24 October, 2025
sam-altman-warns-dead-internet-theory-could-threaten-web-s-future

Generative AI has rapidly evolved, reaching new heights in computing, education, medicine, and beyond. This technology has progressed significantly from its early days, where it was often associated with hallucinations and generating incorrect responses. However, a new concern looms over the horizon: the potential for AI to suffer from “brain rot” due to low-quality internet content.

Leading AI labs such as Anthropic, OpenAI, and Google rely heavily on content shared online by humans to train their large language models (LLMs). A report from last year indicated that these companies were encountering a roadblock due to a lack of high-quality content for training, hindering the development of more advanced AI models. Now, a recent study by Cornell University suggests that LLMs can experience “brain rot” from prolonged exposure to subpar online data, leading to a decline in their cognitive capabilities.

Understanding ‘Brain Rot’ in AI

The concept of “brain rot” in AI is akin to the impact of low-quality and trivial online content on human cognitive abilities. Studies have shown that such content can negatively affect human reasoning and focus, and similar effects are observed in AI models.
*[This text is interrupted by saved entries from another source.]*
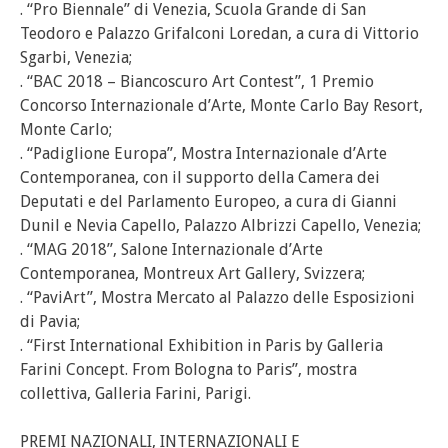
. “Pro Biennale” di Venezia, Scuola Grande di San
Teodoro e Palazzo Grifalconi Loredan, a cura di Vittorio
Sgarbi, Venezia;
. “BAC 2018 – Biancoscuro Art Contest”, 1 Premio
Concorso Internazionale d’Arte, Monte Carlo Bay Resort,
Monte Carlo;
. “Padiglione Europa”, Mostra Internazionale d’Arte
Contemporanea, con il supporto della Camera dei
Deputati e del Parlamento Europeo, a cura di Gianni
Dunil e Nevia Capello, Palazzo Albrizzi Capello, Venezia;
. “MAG 2018”, Salone Internazionale d’Arte
Contemporanea, Montreux Art Gallery, Svizzera;
. “PaviArt”, Mostra Mercato al Palazzo delle Esposizioni
di Pavia;
. “First International Exhibition in Paris by Galleria
Farini Concept. From Bologna to Paris”, mostra
collettiva, Galleria Farini, Parigi.
PREMI NAZIONALI, INTERNAZIONALI E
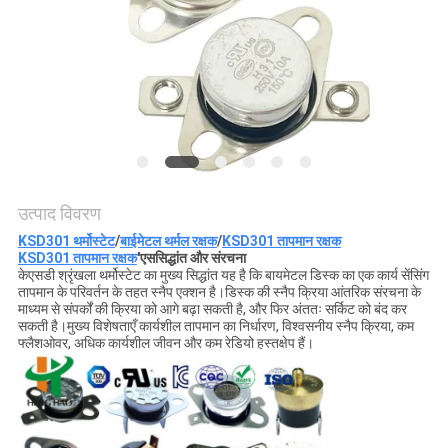
मामलों
साइटमैप
PRIVACY
POLICY
उत्पाद विवरण
KSD301 थर्मोस्टेट
/
बाईमेटल थर्मल रक्षक
/
KSD301 तापमान रक्षक
KSD301 तापमान रक्षक
'
एस
सिद्धांत और संरचना
केएसडी श्रृंखला थर्मोस्टेट का मुख्य सिद्धांत यह है कि बायमेटल डिस्क का एक कार्य सेंसिंग
तापमान के परिवर्तन के तहत स्नैप एक्शन है।डिस्क की स्नैप क्रिया आंतरिक संरचना के
माध्यम से संपर्कों की क्रिया को आगे बढ़ा सकती है, और फिर अंततः सर्किट को बंद कर
सकती है।मुख्य विशेषताएँ कार्यशील तापमान का निर्धारण, विश्वसनीय स्नैप क्रिया, कम
फ्लैशओवर, अधिक कार्यशील जीवन और कम रेडियो हस्तक्षेप हैं।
The Cornell researchers employed two metrics to identify internet junk content: engagement with short, viral posts and semantic quality, focusing on low-quality, clickbait-style writing.

Using these metrics, the researchers created datasets with varying proportions of junk and high-quality content to assess their impact on LLMs like Llama 3 and Qwen 2.5. The study aimed to understand how AI systems are affected when they rely on low-quality web content, which is increasingly dominated by short, viral, or machine-generated material.

Impact on AI Models

The study’s findings are concerning. AI models trained solely on junk content saw their accuracy drop from 74.9% to 57.2%. Their long-context comprehension abilities also suffered, declining from 84.4% to 52.3%. The researchers noted that the cognitive and comprehension capabilities of these models would continue to deteriorate with ongoing exposure to low-quality training content, a phenomenon they termed a dose-response effect.

Additionally, the study revealed that prolonged exposure to junk content affected the models’ ethical consistency, causing a “personality drift.” This made the models more prone to generating incorrect responses, reducing their reliability. The models’ thought processes were also compromised, often bypassing the step-by-step reasoning needed for accurate responses and instead producing superficial answers.

The Emergence of the ‘Dead Internet Theory’

In recent months, prominent figures in the tech industry, including Reddit co-founder Alexis Ohanian and OpenAI CEO Sam Altman, have initiated discussions about the “dead internet theory” becoming a reality in the age of agentic AI. Ohanian has claimed that much of the internet is “dead” due to the proliferation of bots and quasi-AI, though he predicts a new era of social media that is verifiably human.

Sam Altman echoes these concerns, suggesting that the dead internet theory is unfolding before our eyes. He has claimed that a significant portion of X accounts are managed by LLMs. A study by Amazon Web Services (AWS) researchers last year found that 57% of online content is AI-generated or translated using AI algorithms, adversely affecting the quality of search results.

Implications for the Future

Former Twitter CEO and co-founder Jack Dorsey has warned about the difficulty of distinguishing real from fake content due to advancements in image creation, deep fakes, and videos. He emphasized the need for users to be more vigilant and to personally verify the authenticity of online content.

The implications of these developments are significant. As AI continues to evolve and integrate into various aspects of life, the quality of the content it consumes becomes increasingly crucial. The potential for “brain rot” in AI models underscores the importance of maintaining high-quality online content to ensure the reliability and accuracy of AI systems.

Moving forward, stakeholders in the tech industry must address these challenges to prevent the dead internet theory from becoming a reality. This involves fostering an online environment that prioritizes quality content and encourages human engagement, ensuring that AI can continue to evolve without succumbing to the pitfalls of low-quality data.